**Assignment**
Determine how many lines in the listing below contain the word "ante", then state that number by itself.
::::::
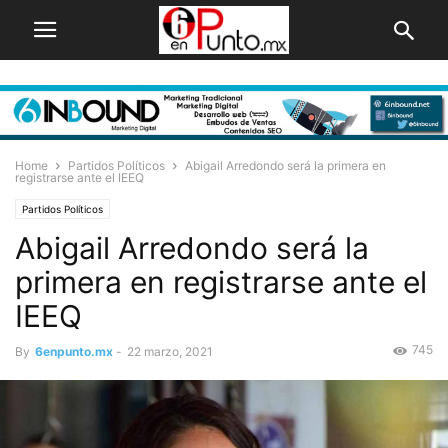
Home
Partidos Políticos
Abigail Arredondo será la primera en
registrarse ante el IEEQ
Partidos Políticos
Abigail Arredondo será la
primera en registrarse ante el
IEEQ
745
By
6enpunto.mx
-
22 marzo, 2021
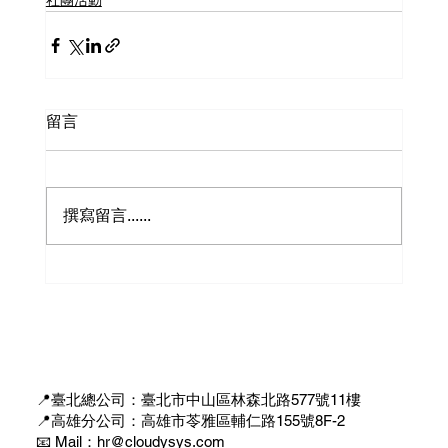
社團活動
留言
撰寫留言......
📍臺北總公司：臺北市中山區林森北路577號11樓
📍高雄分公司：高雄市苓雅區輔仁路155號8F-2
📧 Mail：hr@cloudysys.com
::::::
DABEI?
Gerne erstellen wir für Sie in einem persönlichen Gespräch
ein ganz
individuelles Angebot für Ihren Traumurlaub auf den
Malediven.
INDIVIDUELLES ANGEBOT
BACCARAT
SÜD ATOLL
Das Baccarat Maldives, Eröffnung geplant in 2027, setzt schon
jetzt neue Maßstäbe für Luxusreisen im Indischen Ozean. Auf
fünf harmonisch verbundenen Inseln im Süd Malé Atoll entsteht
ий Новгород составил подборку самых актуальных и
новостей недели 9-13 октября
::::::
**Response**
2